* What you need to do *
In the data below, locate each line with the word "Microsoft" and list it.

● ● ● ● ●

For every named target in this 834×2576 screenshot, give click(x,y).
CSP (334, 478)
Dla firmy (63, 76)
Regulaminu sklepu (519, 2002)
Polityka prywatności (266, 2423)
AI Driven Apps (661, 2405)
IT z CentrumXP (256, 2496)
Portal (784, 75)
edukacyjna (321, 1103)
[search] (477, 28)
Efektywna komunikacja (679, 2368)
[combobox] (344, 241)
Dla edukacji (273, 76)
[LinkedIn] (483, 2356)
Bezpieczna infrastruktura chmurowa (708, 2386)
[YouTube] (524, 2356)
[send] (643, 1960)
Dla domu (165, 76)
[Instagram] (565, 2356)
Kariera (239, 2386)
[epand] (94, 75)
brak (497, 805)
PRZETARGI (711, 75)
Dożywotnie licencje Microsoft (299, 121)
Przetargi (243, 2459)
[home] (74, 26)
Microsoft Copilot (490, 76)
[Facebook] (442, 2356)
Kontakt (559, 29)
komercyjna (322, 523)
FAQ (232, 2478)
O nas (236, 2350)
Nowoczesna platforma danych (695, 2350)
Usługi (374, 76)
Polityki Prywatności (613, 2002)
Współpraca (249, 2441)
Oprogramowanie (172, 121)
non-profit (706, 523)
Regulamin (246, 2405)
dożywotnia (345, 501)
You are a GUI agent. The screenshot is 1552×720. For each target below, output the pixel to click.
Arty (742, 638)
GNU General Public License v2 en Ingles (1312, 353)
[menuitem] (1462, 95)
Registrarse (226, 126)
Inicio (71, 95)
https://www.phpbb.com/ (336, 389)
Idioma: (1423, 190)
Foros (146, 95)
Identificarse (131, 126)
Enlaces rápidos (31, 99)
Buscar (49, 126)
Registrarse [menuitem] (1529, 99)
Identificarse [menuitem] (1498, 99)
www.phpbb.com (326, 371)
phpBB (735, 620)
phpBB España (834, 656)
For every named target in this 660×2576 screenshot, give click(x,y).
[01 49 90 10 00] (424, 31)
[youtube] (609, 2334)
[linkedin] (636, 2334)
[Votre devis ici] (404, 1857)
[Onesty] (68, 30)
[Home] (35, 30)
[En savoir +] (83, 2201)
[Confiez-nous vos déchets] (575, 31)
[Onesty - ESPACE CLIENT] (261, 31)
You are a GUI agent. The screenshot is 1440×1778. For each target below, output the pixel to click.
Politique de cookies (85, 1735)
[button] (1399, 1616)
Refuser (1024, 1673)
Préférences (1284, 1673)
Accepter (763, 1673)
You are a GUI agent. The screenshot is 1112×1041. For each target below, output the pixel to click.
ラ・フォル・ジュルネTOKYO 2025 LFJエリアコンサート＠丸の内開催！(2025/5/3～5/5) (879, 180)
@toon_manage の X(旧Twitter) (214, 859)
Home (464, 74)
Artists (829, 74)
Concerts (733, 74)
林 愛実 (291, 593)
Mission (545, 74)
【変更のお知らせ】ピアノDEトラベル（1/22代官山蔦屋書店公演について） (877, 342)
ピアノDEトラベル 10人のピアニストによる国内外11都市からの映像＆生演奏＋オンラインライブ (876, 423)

● ● ● ● ●

* Task solution *
Dożywotnie licencje Microsoft (299, 121)
Microsoft Copilot (490, 76)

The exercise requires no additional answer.